Indian English is a living, practical language, used by millions every day. Many phrases we take for granted in ordinary conversation are actually quite unusual abroad—calling elders 'auntie' or 'uncle', for instance, or using 'non-veg' to convey a willingness to eat meat. That doesn’t make them wrong, or even quaint. It just makes them Indian.

Illustration: Bhaskaran Illustration: Bhaskaran

Some Indian English was created by our media—'airdash' (the chief minister airdashed to Delhi) and 'history sheeter' (“the police explained that habitual criminal X was a history sheeter”, i.e. he had a long criminal record). Some, like my 'prepone', came from school and college campuses: 'mugging' (cramming hard for an exam, with much rote learning involved) means two very different things abroad (a criminal assault by a robber, or an elaborate and often comically exaggerated expression). When an Indian student tells a foreigner he was “mugging for an exam”, bewilderment is guaranteed.

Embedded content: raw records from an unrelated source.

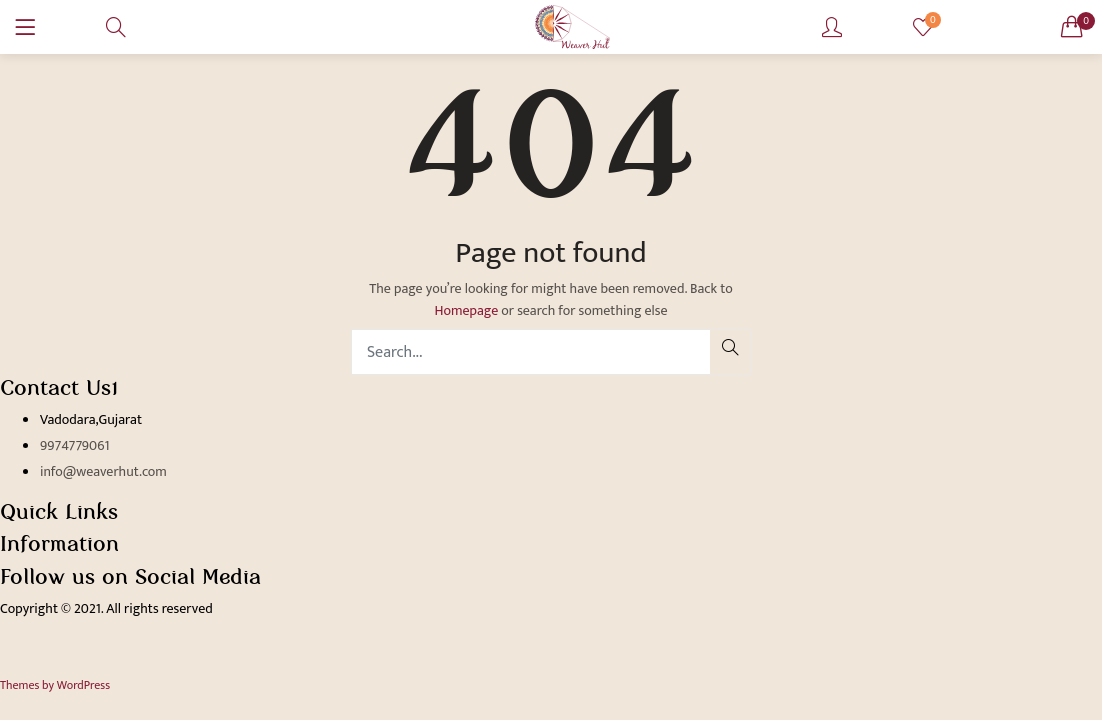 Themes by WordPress (55, 685)
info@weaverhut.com (103, 471)
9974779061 (75, 445)
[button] (1072, 27)
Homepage (466, 310) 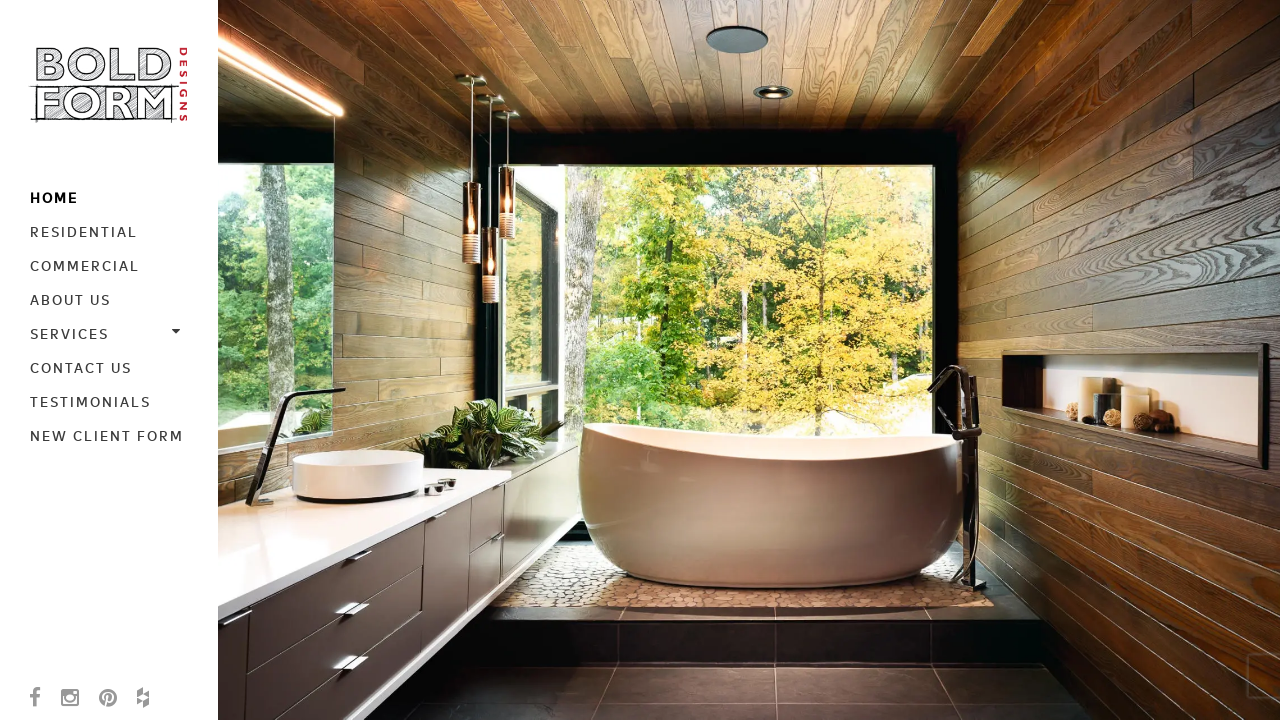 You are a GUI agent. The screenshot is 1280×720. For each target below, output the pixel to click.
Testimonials (90, 401)
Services (110, 333)
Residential (84, 231)
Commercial (85, 265)
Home (54, 197)
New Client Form (107, 435)
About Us (70, 299)
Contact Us (81, 367) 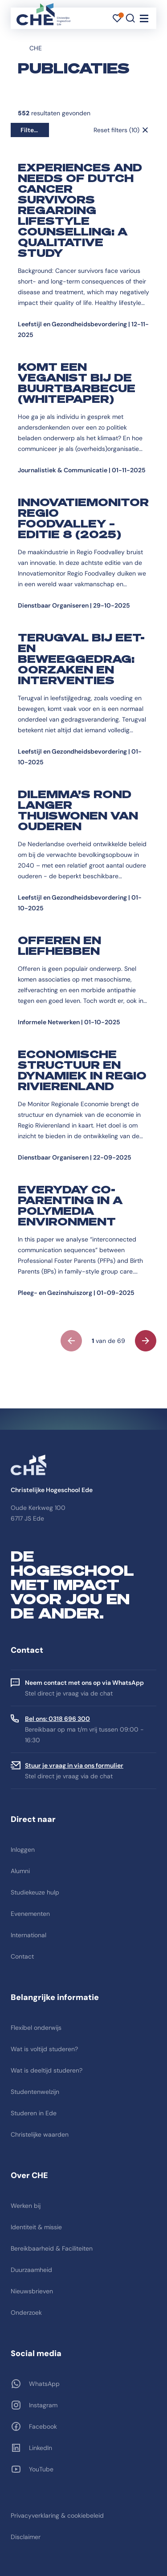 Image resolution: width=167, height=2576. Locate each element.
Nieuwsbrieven (32, 2291)
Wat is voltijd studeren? (44, 2049)
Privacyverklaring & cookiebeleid (57, 2515)
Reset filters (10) (116, 130)
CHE (35, 48)
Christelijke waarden (40, 2134)
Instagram (43, 2405)
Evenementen (30, 1914)
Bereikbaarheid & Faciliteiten (52, 2248)
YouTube (41, 2469)
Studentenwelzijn (35, 2092)
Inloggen (23, 1850)
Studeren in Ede (34, 2113)
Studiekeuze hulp (35, 1892)
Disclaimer (26, 2537)
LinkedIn (40, 2448)
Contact (22, 1956)
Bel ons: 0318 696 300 (57, 1719)
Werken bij (26, 2206)
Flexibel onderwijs (36, 2028)
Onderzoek (26, 2312)
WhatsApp (44, 2384)
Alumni (20, 1871)
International (28, 1935)
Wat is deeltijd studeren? (46, 2070)
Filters (30, 130)
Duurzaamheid (31, 2270)
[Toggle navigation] (144, 18)
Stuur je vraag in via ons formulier (74, 1765)
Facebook (43, 2426)
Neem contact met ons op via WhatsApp (84, 1683)
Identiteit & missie (36, 2227) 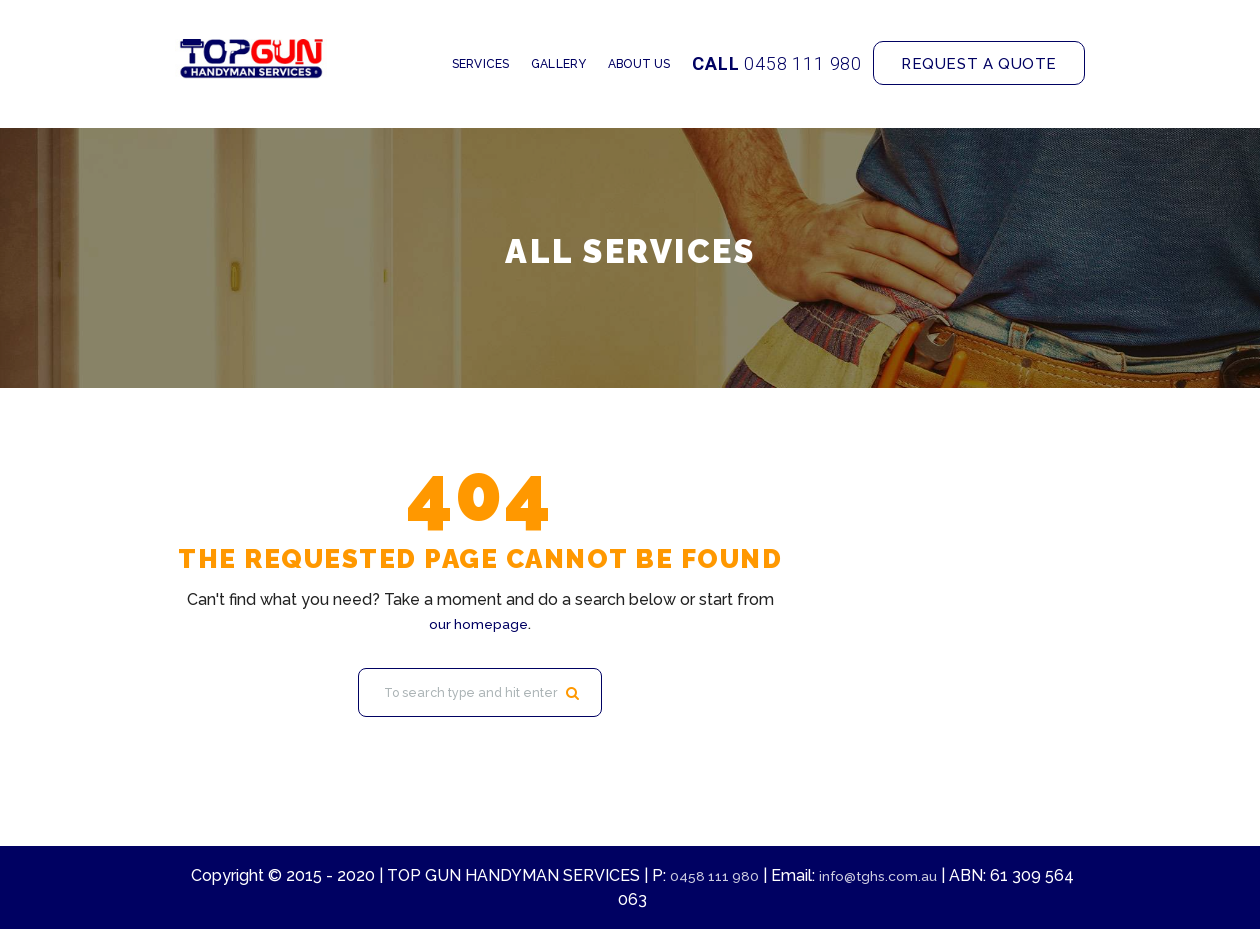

Some Indian Englishisms are merely translated from an Indian language: “what is your good name?” is the classic, since all Bengalis have a daak naam that they are called by, and a bhalo naam (or good name) for the record. But “what is your good name?” is still the most polite form, in any version of the English language, for finding out the identity of your interlocutor.

Some Indianisms are creative uses of an ordinary English word or phrase to reflect a particularly Indian sensibility, such as “kindly adjust”, said apologetically by the seventh person squeezing onto a bench meant for four. Our matrimonial ads have created their own cultural tropes— 'wheatish complexion', of course, and better still, 'traditional with modern outlook'.

But acknowledging the legitimacy of Indian English and many of its formulations doesn’t mean that “anything goes”. Some things are simply wrong. The Indian habit of saying “I will return back” is an unnecessary redundancy: if you return, you are coming back. The desi practice of using 'till' to mean 'as long as' is incorrect English; it is wrong to say “I will miss you till you are away” when you really mean is “I will miss you till you come back”! The Indian official doesn’t “waive off” a fine, he just waives it, though he could wave you off if you thank him too profusely. And, 'back side' for 'rear' causes much unwitting hilarity, as in signs proclaiming, “entry through back side only”. These can’t be justified under the rubric of Indian English. They are just bad English.

But for the rest, we have nothing to apologise about: we should defiantly celebrate their use as integral parts of our Indian English vocabulary. After all, “we are like that only”. And if you don’t like it, kindly adjust.